• _WHAT YOU HAVE TO DO_:
If a line in the records below contains the word "december", return that line.

DATA Start Marker

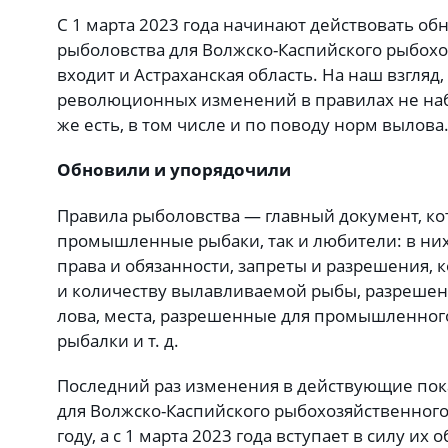
С 1 марта 2023 года начинают действовать о
рыболовства для Волжско-Каспийского рыбохо
входит и Астраханская область. На наш взгляд
революционных изменений в правилах не набл
же есть, в том числе и по поводу норм вылова
Обновили и упорядочили
Правила рыболовства — главный документ, ко
промышленные рыбаки, так и любители: в ни
права и обязанности, запреты и разрешения, 
и количеству вылавливаемой рыбы, разреше
лова, места, разрешенные для промышленног
рыбалки и т. д.
Последний раз изменения в действующие пок
для Волжско-Каспийского рыбохозяйственного
году, а с 1 марта 2023 года вступает в силу их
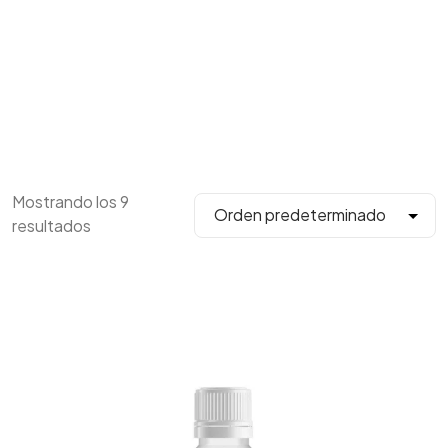
Mostrando los 9
resultados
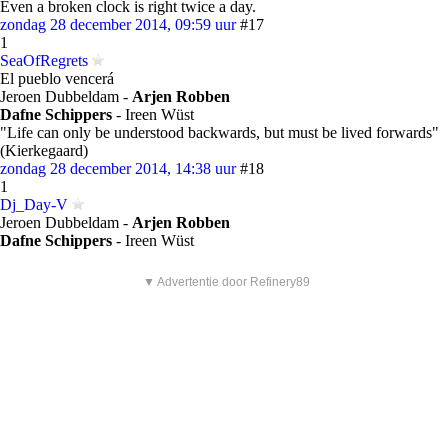
Even a broken clock is right twice a day.
zondag 28 december 2014, 09:59 uur
#17
1
SeaOfRegrets
El pueblo vencerá
Jeroen Dubbeldam -
Arjen Robben
Dafne Schippers
- Ireen Wüst
"Life can only be understood backwards, but must be lived forwards"
(Kierkegaard)
zondag 28 december 2014, 14:38 uur
#18
1
Dj_Day-V
Jeroen Dubbeldam -
Arjen Robben
Dafne Schippers
- Ireen Wüst
▼ Advertentie door Refinery89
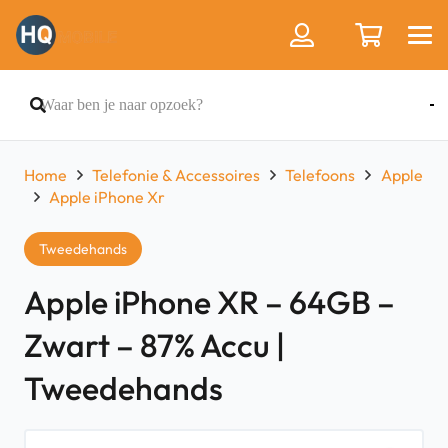
Home
Telefonie & Accessoires
Telefoons
Apple
Apple iPhone Xr
Tweedehands
Apple iPhone XR – 64GB –
Zwart – 87% Accu |
Tweedehands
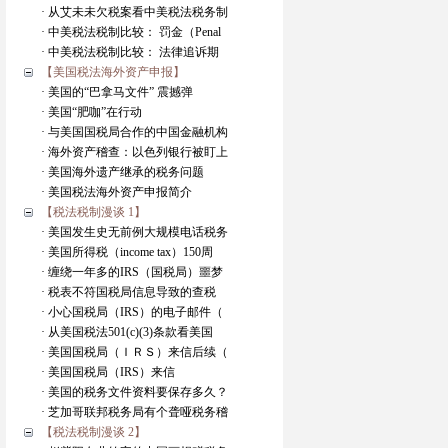
· 从艾未未欠税案看中美税法税务制
· 中美税法税制比较： 罚金（Penal
· 中美税法税制比较： 法律追诉期
【美国税法海外资产申报】
· 美国的“巴拿马文件” 震撼弹
· 美国“肥咖”在行动
· 与美国国税局合作的中国金融机构
· 海外资产稽查：以色列银行被盯上
· 美国海外遗产继承的税务问题
· 美国税法海外资产申报简介
【税法税制漫谈 1】
· 美国发生史无前例大规模电话税务
· 美国所得税（income tax）150周
· 缠绕一年多的IRS（国税局）噩梦
· 税表不符国税局信息导致的查税
· 小心国税局（IRS）的电子邮件（
· 从美国税法501(c)(3)条款看美国
· 美国国税局（ＩＲＳ）来信后续（
· 美国国税局（IRS）来信
· 美国的税务文件资料要保存多久？
· 芝加哥联邦税务局有个聋哑税务稽
【税法税制漫谈 2】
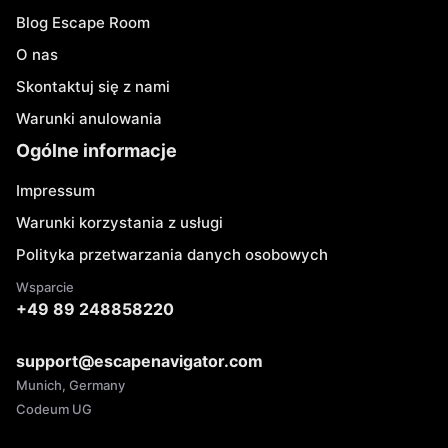
Blog Escape Room
O nas
Skontaktuj się z nami
Warunki anulowania
Ogólne informacje
Impressum
Warunki korzystania z usługi
Polityka przetwarzania danych osobowych
Wsparcie
+49 89 248858220
support@escapenavigator.com
Munich, Germany
Codeum UG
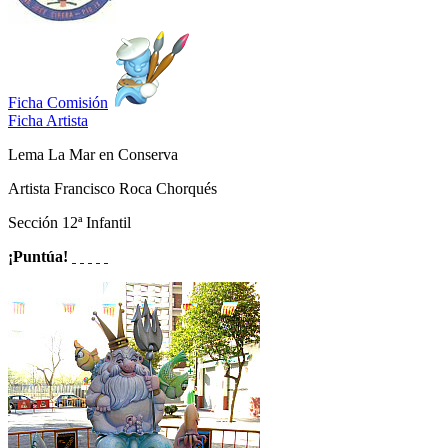
Ficha Comisión
Ficha Artista
Lema
La Mar en Conserva
Artista
Francisco Roca Chorqués
Sección
12ª Infantil
¡Puntúa!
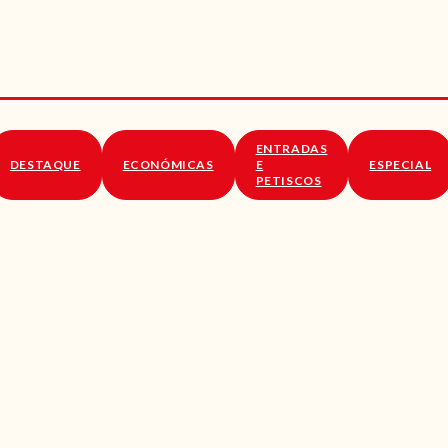
RECEITAS
VÍDEOS
RECEITAS VEGGIE
ENTRADAS
SOBRE NÓS
DESTAQUE
ECONÓMICAS
E
ESPECIAL
PETISCOS
LOJA ONLINE
BLOG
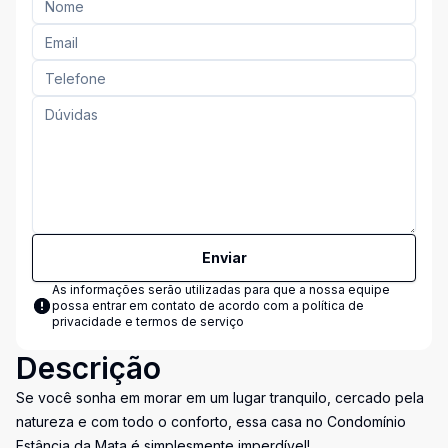
Enviar
As informações serão utilizadas para que a nossa equipe
possa entrar em contato de acordo com a
política de
privacidade e termos de serviço
Descrição
Se você sonha em morar em um lugar tranquilo, cercado pela
natureza e com todo o conforto, essa casa no Condomínio
Estância da Mata é simplesmente imperdível!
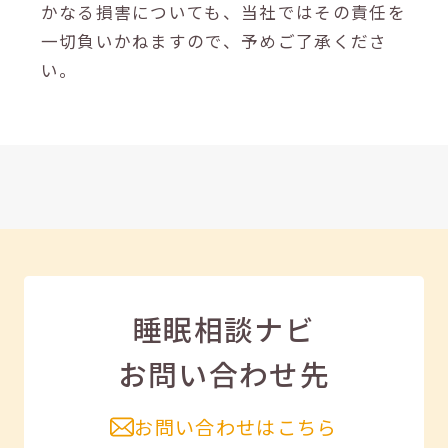
かなる損害についても、当社ではその責任を
一切負いかねますので、予めご了承くださ
い。
睡眠相談ナビ
お問い合わせ先
お問い合わせはこちら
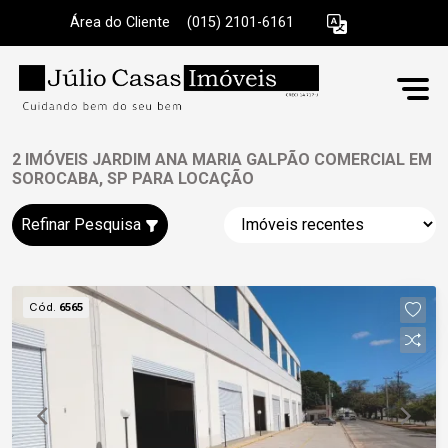
Área do Cliente
|
(015) 2101-6161
2 IMÓVEIS JARDIM ANA MARIA GALPÃO COMERCIAL EM
SOROCABA, SP PARA LOCAÇÃO
Refinar Pesquisa
Cód.
6565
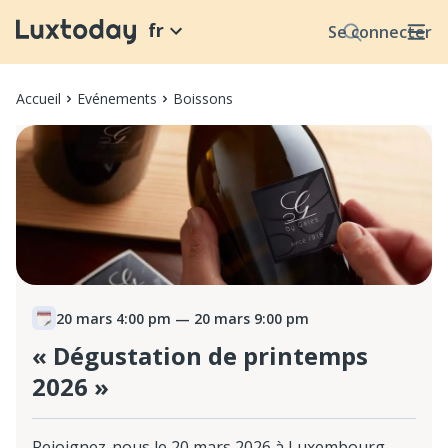
fr
Se connecter
Accueil
Evénements
Boissons
20 mars 4:00 pm
— 20 mars 9:00 pm
« Dégustation de printemps
2026 »
Rejoignez-nous le 20 mars 2026 à Luxembourg-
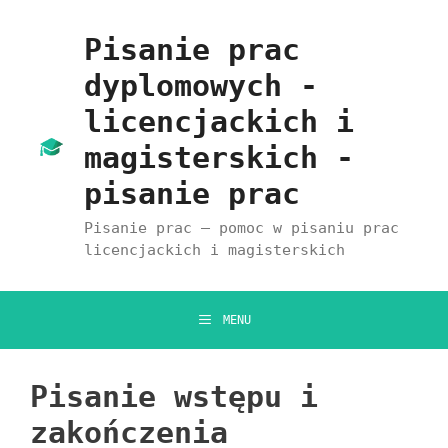
Przejdź
do
Pisanie prac
treści
dyplomowych -
licencjackich i
magisterskich -
pisanie prac
Pisanie prac – pomoc w pisaniu prac
licencjackich i magisterskich
MENU
Pisanie wstępu i
zakończenia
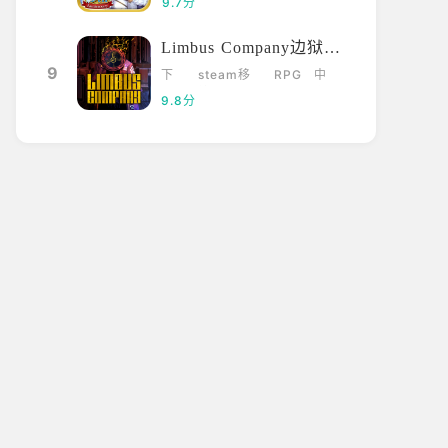
9.7分
Limbus Company边狱巴士
9
下
steam移
RPG
中
载
植
文
9.8分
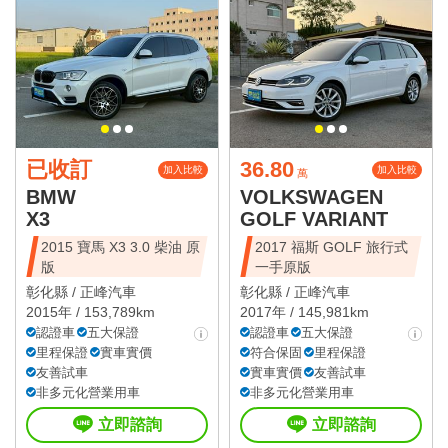
已收訂
36.80
加入比較
加入比較
萬
BMW
VOLKSWAGEN
X3
GOLF VARIANT
2015 寶馬 X3 3.0 柴油 原
2017 福斯 GOLF 旅行式
版
一手原版
彰化縣 /
正峰汽車
彰化縣 /
正峰汽車
2015年 / 153,789km
2017年 / 145,981km
認證車
五大保證
認證車
五大保證
里程保證
實車實價
符合保固
里程保證
友善試車
實車實價
友善試車
非多元化營業用車
非多元化營業用車
立即諮詢
立即諮詢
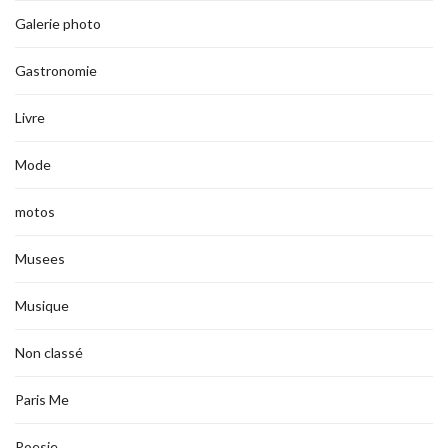
Galerie photo
Gastronomie
Livre
Mode
motos
Musees
Musique
Non classé
Paris Me
Poesie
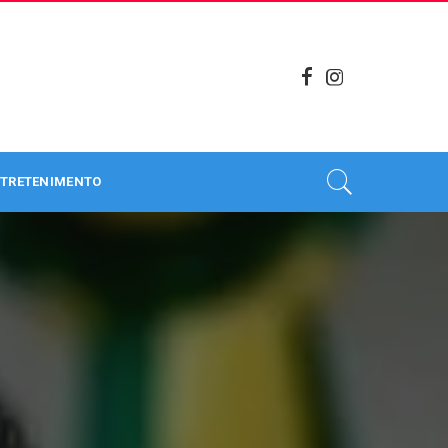
TRETENIMENTO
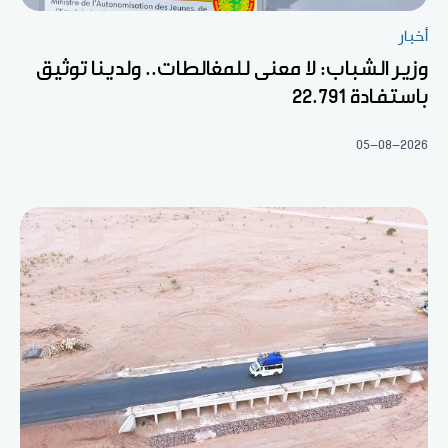
أخبار
وزير الشباب: لا معنى للمغالطات.. ولدينا توثيق
باستفادة 22.791
05-08-2026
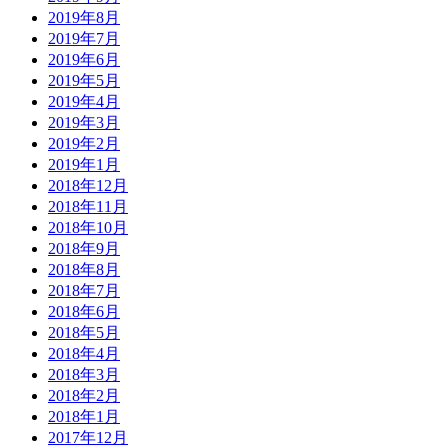
2019年8月
2019年7月
2019年6月
2019年5月
2019年4月
2019年3月
2019年2月
2019年1月
2018年12月
2018年11月
2018年10月
2018年9月
2018年8月
2018年7月
2018年6月
2018年5月
2018年4月
2018年3月
2018年2月
2018年1月
2017年12月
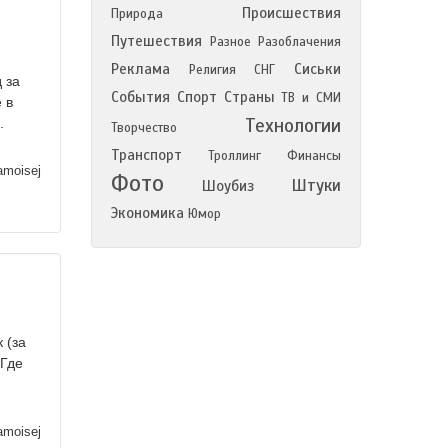
Происшествия
Природа
Путешествия
Разное
Разоблачения
Реклама
Сиськи
Религия
СНГ
 за
События
Спорт
Страны
ТВ и СМИ
 в
Технологии
.
Творчество
Транспорт
Троллинг
Финансы
moisej
Фото
Штуки
Шоубиз
Экономика
Юмор
 (за
 Где
moisej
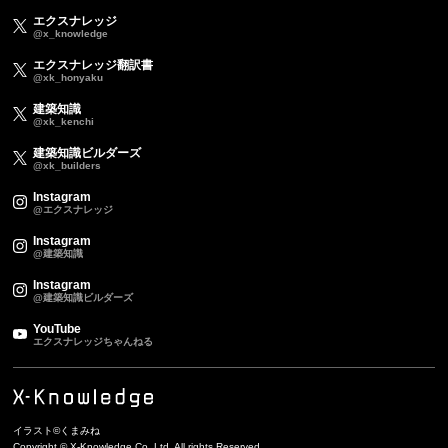
エクスナレッジ
@x_knowledge
エクスナレッジ翻訳書
@xk_honyaku
建築知識
@xk_kenchi
建築知識ビルダーズ
@xk_builders
Instagram
@エクスナレッジ
Instagram
@建築知識
Instagram
@建築知識ビルダーズ
YouTube
エクスナレッジちゃんねる
イラスト©くまみね
Copyright © X-Knowledge Co.,Ltd. All rights Reserved.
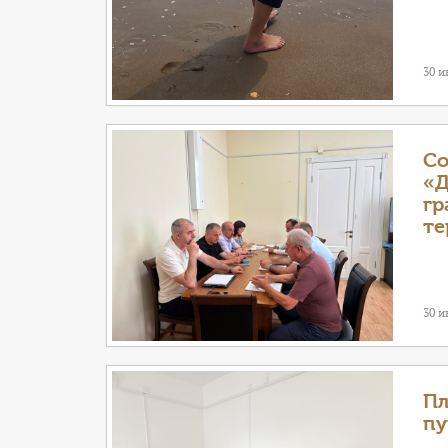
30 
Со
«Д
гр
те
30 
Пл
пу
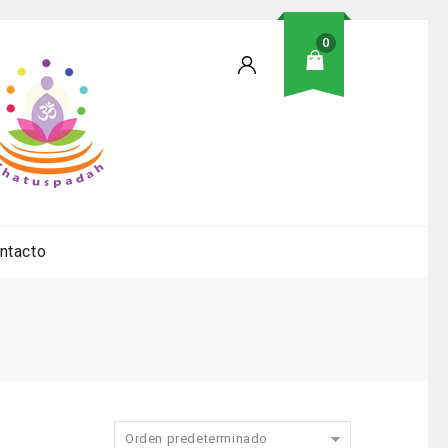
0
ntacto
Orden predeterminado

DATA End Marker

• _YOUR RESPONSE_:
zondag 28 december 2014, 09:59 uur
zondag 28 december 2014, 14:38 uur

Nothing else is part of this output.